We could not achieve some of big political agendas either, such as the one to finalize the Election System Reform Act, which encompasses the correction of disparity in the relative weight of one vote and a cut in the number of the Diet members. We will nevertheless continue our work to materialize them at an early point with the understanding and cooperation of each and every party and group.

During this session, I also worked on foreign policy agendas steadily. Specifically, I participated in a range of international conferences, including the G20 Cannes Summit, where we discussed a wide range of global economic problems focused on the European financial crisis, and the APEC Honolulu (Hawaii) Economic Leaders' Meeting, in which I announced that Japan will enter into consultations towards participating in the Trans-Pacific Partnership (TPP) negotiations with the relevant countries, and exchanged opinions about the future of the Asia-Pacific region with the state leaders. At the ASEAN-related Summit Meetings 2011 held in Bali, I aimed to further strengthen the close ties between Japan and ASEAN member countries. On each occasion, I was able not only to disseminate Japan's policies actively to the world but also to deepen the relationship based on trust with other state leaders. There is no holiday for foreign affairs, and thus we commit ourselves to continue to work on various issues of foreign affairs toward the year-end.

Regarding remarks made by the former Director-General of the Okinawa Defense Bureau, the Minister of Defense announced the decision to strictly punish persons concerned as of today. A decision was also made of voluntary returning of salary by the Defense Minister, Senior Vice-Minister, and Parliamentary Secretaries. It is only a natural consequence to take severe measures when we think about how much his comment hurt the feelings of the people of Okinawa. Again, I myself would like to apologize to the people of Okinawa from the bottom of my heart. I regret deeply that our best of intentions toward Okinawa were not fully carried out. The Government as a whole will make sincere efforts more than ever to regain the trust of the people of Okinawa.

At today's plenary session of House of Councillors, nonbinding no-confidence motions were approved against Minister of Defense Yasuo Ichikawa and Minister of State for Consumer Affairs and Food Safety Kenji Yamaoka. It is very regretful, and we must take this matter seriously. Meanwhile, both ministers have a pile of agendas which they are in charge of and need to take care of, thus I want both of them to reflect upon their conduct, straighten themselves up, and give their best to carry out their duty.

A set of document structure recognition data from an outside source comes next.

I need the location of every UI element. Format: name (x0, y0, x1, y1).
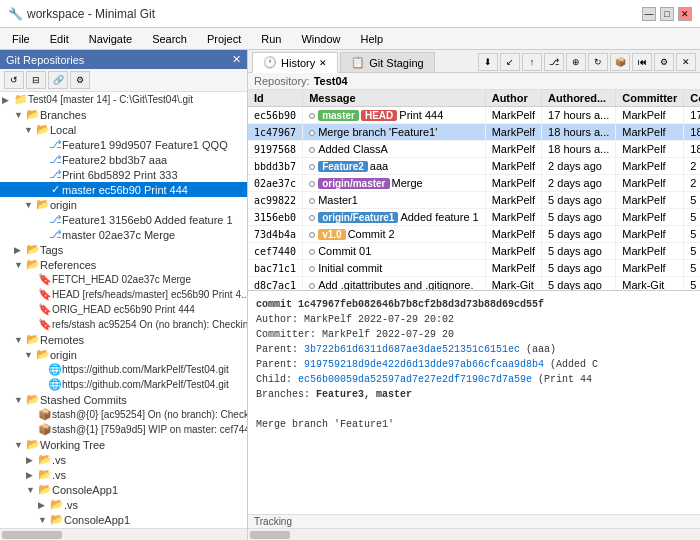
parent1-link[interactable]: 3b722b61d6311d687ae3dae521351c6151ec (304, 344, 520, 355)
table-row[interactable]: bbdd3b7Feature2aaaMarkPelf2 days agoMark… (248, 158, 700, 175)
commit-author: MarkPelf (485, 107, 541, 124)
col-id[interactable]: Id (248, 90, 303, 107)
origin-master[interactable]: ⎇ master 02ae37c Merge (0, 227, 247, 242)
menu-item-help[interactable]: Help (357, 32, 388, 46)
origin-node[interactable]: ▼ 📂 origin (0, 197, 247, 212)
vs-folder-1[interactable]: ▶ 📂 .vs (0, 452, 247, 467)
consoleapp1-vs[interactable]: ▶ 📂 .vs (0, 497, 247, 512)
tags-node[interactable]: ▶ 📂 Tags (0, 242, 247, 257)
consoleapp1-root[interactable]: ▼ 📂 ConsoleApp1 (0, 482, 247, 497)
tab-history[interactable]: 🕐 History ✕ (252, 52, 338, 73)
close-right-btn[interactable]: ✕ (676, 53, 696, 71)
vs-folder-2[interactable]: ▶ 📂 .vs (0, 467, 247, 482)
node-text: FETCH_HEAD 02ae37c Merge (52, 274, 191, 285)
table-row[interactable]: 1c47967Merge branch 'Feature1'MarkPelf18… (248, 124, 700, 141)
reset-btn[interactable]: ⏮ (632, 53, 652, 71)
commit-committed: 18 hours a... (684, 141, 700, 158)
menu-item-navigate[interactable]: Navigate (85, 32, 136, 46)
branches-node[interactable]: ▼ 📂 Branches (0, 107, 247, 122)
parent2-link[interactable]: 919759218d9de422d6d13dde97ab66cfcaa9d8b4 (304, 359, 544, 370)
close-panel-btn[interactable]: ✕ (232, 53, 241, 66)
commit-table-scroll[interactable]: Id Message Author Authored... Committer … (248, 90, 700, 290)
commit-authored: 18 hours a... (542, 141, 616, 158)
tab-close-icon[interactable]: ✕ (319, 58, 327, 68)
parent2-line: Parent: 919759218d9de422d6d13dde97ab66cf… (256, 357, 692, 372)
table-row[interactable]: bac71c1Initial commitMarkPelf5 days agoM… (248, 260, 700, 277)
commit-message-detail: Merge branch 'Feature1' (256, 417, 692, 432)
menu-item-window[interactable]: Window (297, 32, 344, 46)
merge-btn[interactable]: ⊕ (566, 53, 586, 71)
local-node[interactable]: ▼ 📂 Local (0, 122, 247, 137)
remote-url-2[interactable]: 🌐 https://github.com/MarkPelf/Test04.git (0, 377, 247, 392)
branch-icon: ⎇ (48, 153, 62, 166)
child-line: Child: ec56b00059da52597ad7e27e2df7190c7… (256, 372, 692, 387)
commit-committed: 5 days ago (684, 243, 700, 260)
orig-head-ref[interactable]: 🔖 ORIG_HEAD ec56b90 Print 444 (0, 302, 247, 317)
menu-item-run[interactable]: Run (257, 32, 285, 46)
maximize-btn[interactable]: □ (660, 7, 674, 21)
col-message[interactable]: Message (303, 90, 486, 107)
minimize-btn[interactable]: — (642, 7, 656, 21)
left-panel-hscroll[interactable] (0, 528, 247, 540)
remotes-node[interactable]: ▼ 📂 Remotes (0, 332, 247, 347)
table-row[interactable]: ac99822Master1MarkPelf5 days agoMarkPelf… (248, 192, 700, 209)
print-branch[interactable]: ⎇ Print 6bd5892 Print 333 (0, 167, 247, 182)
table-row[interactable]: cef7440Commit 01MarkPelf5 days agoMarkPe… (248, 243, 700, 260)
table-row[interactable]: ec56b90masterHEADPrint 444MarkPelf17 hou… (248, 107, 700, 124)
consoleapp1-inner[interactable]: ▼ 📂 ConsoleApp1 (0, 512, 247, 527)
git-repos-label: Git Repositories (6, 54, 84, 66)
commit-committed: 18 hours a... (684, 124, 700, 141)
settings-right-btn[interactable]: ⚙ (654, 53, 674, 71)
node-text: Feature1 3156eb0 Added feature 1 (62, 214, 233, 226)
master-branch[interactable]: ✓ master ec56b90 Print 444 (0, 182, 247, 197)
feature2-branch[interactable]: ⎇ Feature2 bbd3b7 aaa (0, 152, 247, 167)
push-btn[interactable]: ↑ (522, 53, 542, 71)
col-committed[interactable]: Committe... (684, 90, 700, 107)
collapse-btn[interactable]: ⊟ (26, 71, 46, 89)
link-btn[interactable]: 🔗 (48, 71, 68, 89)
menu-item-file[interactable]: File (8, 32, 34, 46)
table-row[interactable]: 9197568Added ClassAMarkPelf18 hours a...… (248, 141, 700, 158)
remotes-origin-node[interactable]: ▼ 📂 origin (0, 347, 247, 362)
tab-staging[interactable]: 📋 Git Staging (340, 52, 434, 72)
origin-feature1[interactable]: ⎇ Feature1 3156eb0 Added feature 1 (0, 212, 247, 227)
settings-btn[interactable]: ⚙ (70, 71, 90, 89)
node-text: origin (50, 199, 77, 211)
table-row[interactable]: d8c7ac1Add .gitattributes and .gitignore… (248, 277, 700, 291)
col-author[interactable]: Author (485, 90, 541, 107)
child-link[interactable]: ec56b00059da52597ad7e27e2df7190c7d7a59e (298, 374, 532, 385)
right-panel-hscroll[interactable] (248, 528, 700, 540)
pull-btn[interactable]: ↙ (500, 53, 520, 71)
rebase-btn[interactable]: ↻ (588, 53, 608, 71)
head-ref[interactable]: 🔖 HEAD [refs/heads/master] ec56b90 Print… (0, 287, 247, 302)
stash-0[interactable]: 📦 stash@{0} [ac95254] On (no branch): Ch… (0, 407, 247, 422)
table-row[interactable]: 3156eb0origin/Feature1Added feature 1Mar… (248, 209, 700, 226)
working-tree-node[interactable]: ▼ 📂 Working Tree (0, 437, 247, 452)
stashed-commits-node[interactable]: ▼ 📂 Stashed Commits (0, 392, 247, 407)
node-text: refs/stash ac95254 On (no branch): Check… (52, 319, 247, 330)
fetch-head-ref[interactable]: 🔖 FETCH_HEAD 02ae37c Merge (0, 272, 247, 287)
feature1-branch[interactable]: ⎇ Feature1 99d9507 Feature1 QQQ (0, 137, 247, 152)
menu-item-edit[interactable]: Edit (46, 32, 73, 46)
menu-item-project[interactable]: Project (203, 32, 245, 46)
stash-btn[interactable]: 📦 (610, 53, 630, 71)
stash-ref[interactable]: 🔖 refs/stash ac95254 On (no branch): Che… (0, 317, 247, 332)
tree-root[interactable]: ▶ 📁 Test04 [master 14] - C:\Git\Test04\.… (0, 92, 247, 107)
table-row[interactable]: 02ae37corigin/masterMergeMarkPelf2 days … (248, 175, 700, 192)
repo-info-bar: Repository: Test04 (248, 73, 700, 90)
menu-item-search[interactable]: Search (148, 32, 191, 46)
branch-btn[interactable]: ⎇ (544, 53, 564, 71)
col-authored[interactable]: Authored... (542, 90, 616, 107)
refresh-btn[interactable]: ↺ (4, 71, 24, 89)
table-row[interactable]: 73d4b4av1.0Commit 2MarkPelf5 days agoMar… (248, 226, 700, 243)
col-committer[interactable]: Committer (616, 90, 684, 107)
node-text: ConsoleApp1 (52, 484, 118, 496)
stash-1[interactable]: 📦 stash@{1} [759a9d5] WIP on master: cef… (0, 422, 247, 437)
node-text: HEAD [refs/heads/master] ec56b90 Print 4… (52, 289, 247, 300)
commit-committer: MarkPelf (616, 192, 684, 209)
close-btn[interactable]: ✕ (678, 7, 692, 21)
references-node[interactable]: ▼ 📂 References (0, 257, 247, 272)
fetch-btn[interactable]: ⬇ (478, 53, 498, 71)
commit-committer: MarkPelf (616, 175, 684, 192)
remote-url-1[interactable]: 🌐 https://github.com/MarkPelf/Test04.git (0, 362, 247, 377)
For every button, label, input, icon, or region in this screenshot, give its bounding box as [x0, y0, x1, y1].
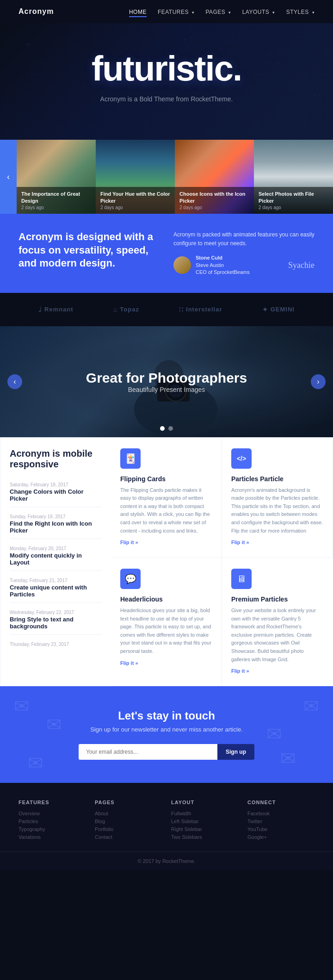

Only less than a month is left until the end of this year. We still have many policy issues to address by the year-end. Specifically, we need to formulate the next fiscal year's budget and the fourth supplementary budget, bring the nuclear power station accident to a conclusion, and compile a basic strategy for the revitalization of Japan. I want make each step steadily one by one towards these policy goals.

The EU Summit has started, and no optimism is warranted on the consequence of the European debt crisis. Japan also needs to keep a close eye on it by staying on our guard, and take measures swiftly and flexibly as needed.

Regarding the comprehensive reform of the social security and taxation systems which is the most important agenda, I gave instructions to the Headquarters of the Government and Ruling Parties for Social Security Reform to refine the final draft proposal made this June and compile a draft plan to be submitted for non-partisan debate. It is most important for the people of Japan to discuss this issue widely and in depth as their own agenda.

I would like to explain again why this is an issue now. It is in fact from now on that Japan, the world's fastest ultra-aging society, will confront the most critical years of this situation. Those in the baby-boom generation will successively turn 65 and become the ones being supported by the system rather than supporting the system. In years past, many people supported one elderly person as if tossing someone into the air. This population composition has today shifted to three people supporting one elderly person as if a mock cavalry battle and will eventually shift to one person supporting one elderly person just like riding on someone's shoulders. Fiscal expenditures for social security as they currently stand are set to automatically expand on a scale of 1 trillion yen annually. Concurrently, establishing social security for all generations, that is to say, a system that extends support to the child-raising generation and young people who support the social security system is another compelling challenge. In addition, the European debt crisis which I mentioned a moment ago is not a fire on the other side of the river. The world and the market are watching Japan's commitment to maintaining fiscal discipline. If the burden keeps being shifted to future generations, national credibility will not be protected.

In order to cope with this situation, I am resolved to work hard, above all, to thoroughly cut wasteful spending by the Government and secure non-tax revenues. That is precisely why I intend to do whatever it takes to realize the early passage of the bill to reduce remuneration of national public servants and the bill for the Postal Reform Act. In addition, I am intent on pushing through the plan to decrease the number of housing complexes for national public servants by 25%. Furthermore, I will improve the efficiency of government administration by fully taking heed of the proposal-based policy review of the Government Revitalization Unit and going back to the basic premise of this discussion. Additionally, I will speed up the considerations on the bill to review the special account of the Government and the bill to essentially eliminate the ministerial branch offices with a view to submitting these bills at next year's ordinary session of the Diet.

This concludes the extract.